# Legislating for counter terrorism design



## sean11111 (Feb 18, 2012)

Hi everybody

I am currently undertaking a study for a University project which discusses the counter terrorism design in the built environment.

The focus of this study is the British government drive for increased involvement of architects and clients in designing in counter terrorism measures at conceptual and inception stages of projects. The RIBA (Royal Institute of British Architects) has also drafted some design guidance in this area to aid greater security concious design.

I am very interested in professional opinion on the subject. 

Will such drives be adopted on a larger scale without regulation? 
Do you agree with architects contributing towards counter terrorism initiatives? Do clients and architects have enough knowledge and support? Do clients have incentive? Is it up to the design teams to empower the client in this area? Will legislation be feasible and practical bearing in mind the different levels of risk between projects? 

People opinions on the subjects above are most welcome and I would be very grateful. Even the smallest contribution will be valued. Even more welcome would be if you could spare a few minutes to answer the questions in a survey which would greatly aid the study. The questions are mainly multiple choice and will only take a few seconds of your time. 

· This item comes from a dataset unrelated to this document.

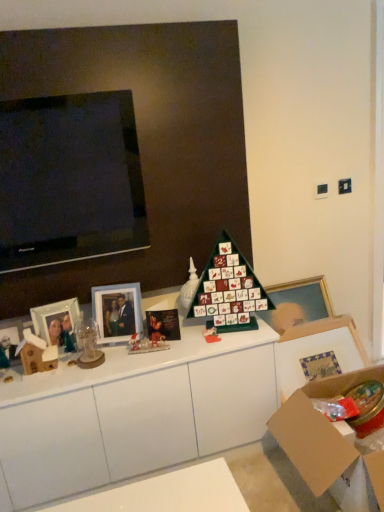 Locate an element on the screen. free point below green matte advent calendar at center (from a real-world perspective) is located at coordinates (219, 330).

Once again thankyou in advance for any contributions. I look forward to a good debate.

Sean

edited by Taller, Better
links to surveys removed.


----------



## Kopacz (Mar 16, 2011)

Well it depends on what kind of a building we are taking into consideration and where it is located. 
Personally I don't think we should make compromises such as giving up a nice glass cladding for a bunker-like building just because it is "easy target". The most important aspect for me is ensuring that the construction is reinforced and in case of an attack it will be able to protect people inside it.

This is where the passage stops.